Evidence of the Zakharov-Kolmogorov spectrum in numerical simulations of inertial wave turbulence

• Published in: Europhysics letters Vol. 132; no. 6; p. 64002
• Main Authors: Le Reun, T., Favier, B., Le Bars, M.
• Format: Journal Article
• Language: English
• Published: Les Ulis IOP Publishing 01.12.2020; European Physical Society / EDP Sciences / Società Italiana di Fisica / IOP Publishing
• Subjects: Direct numerical simulation; Fluid dynamics; Fluid flow; Fluid mechanics; Initial conditions; Mechanics; Physics; Rotation; Three dimensional analysis; Three dimensional flow; Turbulence; Turbulent flow; Vortices
• ISSN: 0295-5075; 1286-4854
• DOI: 10.1209/0295-5075/132/64002

Abstract Rotating turbulence is commonly known for being dominated by geostrophic vortices that are invariant along the rotation axis and undergo an inverse cascade.
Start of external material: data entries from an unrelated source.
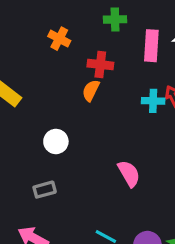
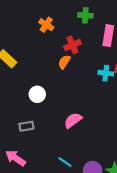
red cross: (100, 65) -> (72, 45), turned -35
pink semicircle: (129, 174) -> (73, 120), moved, turned -102

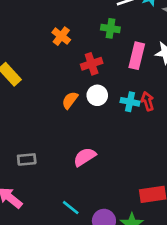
orange semicircle: (64, 62) -> (70, 100), moved
white circle: (37, 94) -> (97, 95), moved

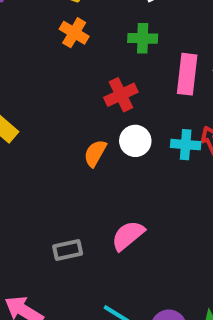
orange cross: (61, 36) -> (74, 33), moved
gray rectangle: (27, 159) -> (68, 250), moved

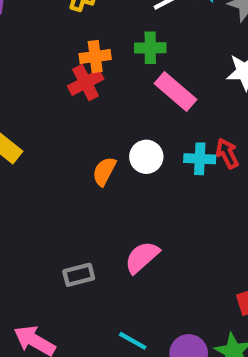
orange cross: (74, 33) -> (95, 57), moved, turned -36
pink rectangle: (187, 74) -> (176, 92), moved, turned -54
red cross: (121, 95) -> (86, 83), moved

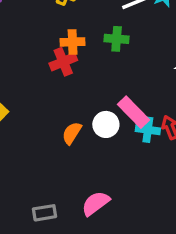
pink rectangle: (176, 92) -> (133, 112), moved

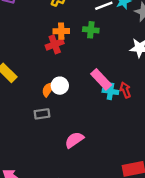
white circle: (106, 124) -> (60, 86), moved
orange semicircle: (72, 133) -> (48, 89), moved
gray rectangle: (45, 213) -> (42, 114), moved

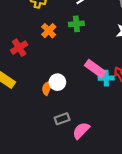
orange cross: (61, 31) -> (49, 31), turned -32
red cross: (55, 44) -> (19, 48), moved
gray rectangle: (42, 114) -> (62, 119), moved

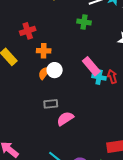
orange cross: (49, 31) -> (44, 51), moved, turned 32

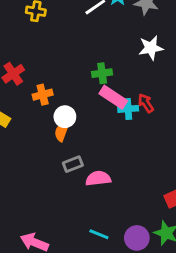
green cross: (84, 22) -> (102, 73), moved
orange semicircle: (44, 73) -> (62, 132), moved
pink semicircle: (65, 119) -> (98, 178), turned 42

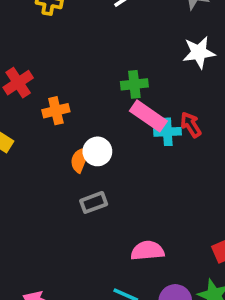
white circle: (65, 117) -> (97, 151), moved
pink semicircle: (98, 178) -> (147, 251), moved

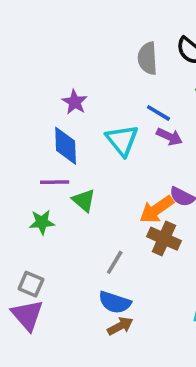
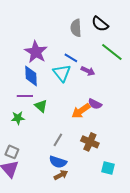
purple star: (75, 102) -> (36, 52), size x1.6
blue line: (158, 113) -> (71, 58), moved
brown cross: (164, 239) -> (90, 142), moved

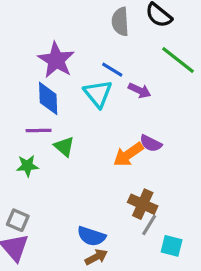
gray line: (58, 140) -> (149, 225), moved

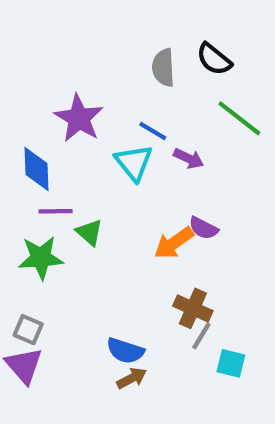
blue diamond: (48, 98) -> (37, 169), moved
green star: (27, 166) -> (41, 258), size x1.5

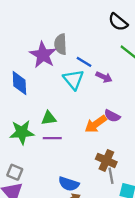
gray semicircle: (163, 68) -> (61, 44), moved
purple line: (56, 211) -> (52, 138), moved
green triangle: (89, 232) -> (49, 118), turned -49
gray line: (201, 336) -> (111, 176), turned -42

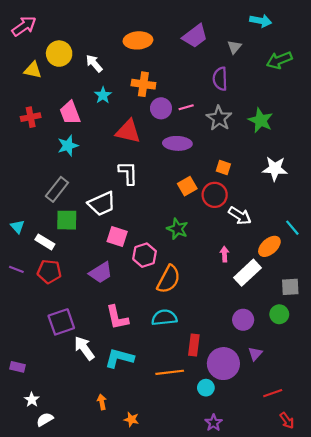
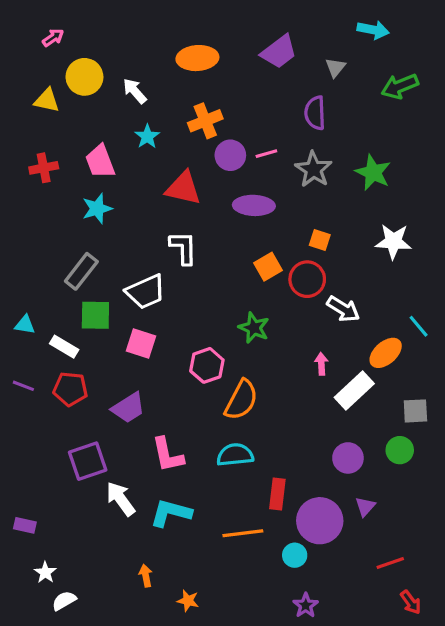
pink arrow: (24, 26) -> (53, 38), moved, size x0.6
orange cross: (143, 84) -> (205, 121), turned -30
cyan triangle: (17, 227) -> (25, 325), turned -40
pink square: (117, 236) -> (141, 343), moved
purple trapezoid: (101, 273) -> (128, 408), moved

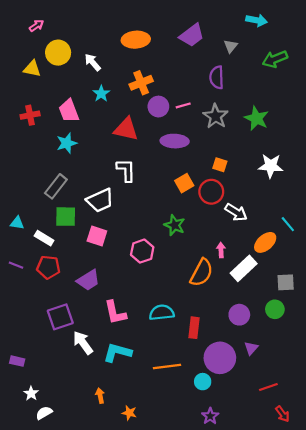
orange semicircle: (241, 400) -> (202, 273), moved
red rectangle: (277, 494) -> (194, 328), moved

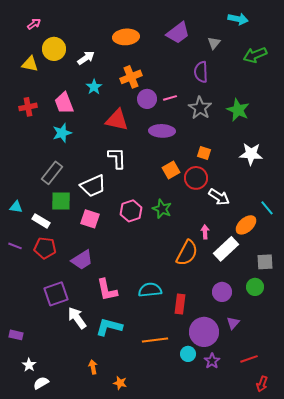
white arrow: (93, 62) -> (86, 58), turned 96
pink hexagon: (142, 251) -> (131, 211), moved
red arrow: (282, 414) -> (262, 384), turned 56
purple star: (210, 416) -> (212, 361), moved

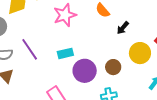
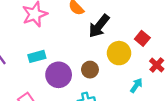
black arrow: (123, 28) -> (99, 26), size x1.6

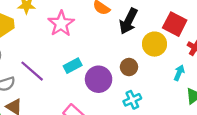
red square: (142, 38) -> (175, 24), size x1.5

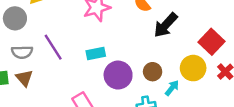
yellow circle: (155, 44) -> (193, 68), moved
cyan arrow: (179, 73) -> (172, 88), moved

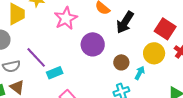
cyan rectangle: (96, 54) -> (55, 73), moved
purple circle: (118, 75) -> (93, 44), moved

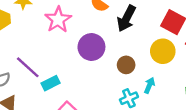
cyan arrow: (140, 73) -> (149, 85), moved

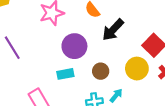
cyan rectangle: (51, 83) -> (65, 74), moved

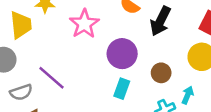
cyan rectangle: (65, 74) -> (122, 89), turned -42

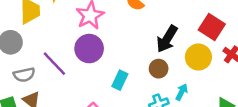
black arrow: (160, 21) -> (167, 39), moved
purple circle: (122, 54) -> (89, 49), moved

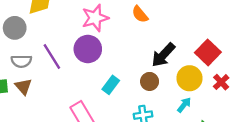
cyan arrow: (182, 92) -> (184, 105), moved

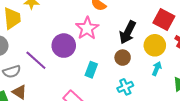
pink star: (95, 18) -> (87, 28), moved

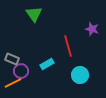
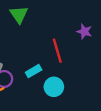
cyan circle: (80, 75) -> (54, 87), moved

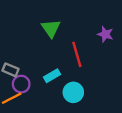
green triangle: (19, 15) -> (51, 28), moved

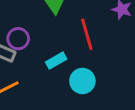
purple circle: (21, 84) -> (18, 39), moved

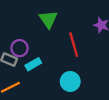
cyan rectangle: (56, 61) -> (33, 64), moved

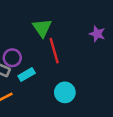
red line: (74, 45) -> (54, 51), moved

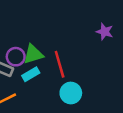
green triangle: (42, 28) -> (33, 54), moved, turned 48
red line: (54, 51) -> (60, 64), moved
Yet, it has recently been shown to sustain fully three-dimensional states with a downscale energy cascade. In this letter, we investigate the statistical properties of three-dimensional rotating turbulence by the means of direct numerical simulations in a triply periodic box where geostrophic vortices are specifically damped. The resulting turbulent flow is an inertial wave turbulence that verifies the Zakharov-Kolmogorov spectrum derived analytically by Galtier ( Galtier S. , Phys. Rev. E , 68 (2003) 015301), thus offering numerical proof of the relevance of wave turbulence theory for three-dimensional, anisotropic waves. Lastly, we show that the same forcing leads to either geostrophic or wave turbulence depending on the initial conditions. Our results thus bring further evidence for bi-stability in rotating turbulent flows at low Rossby numbers.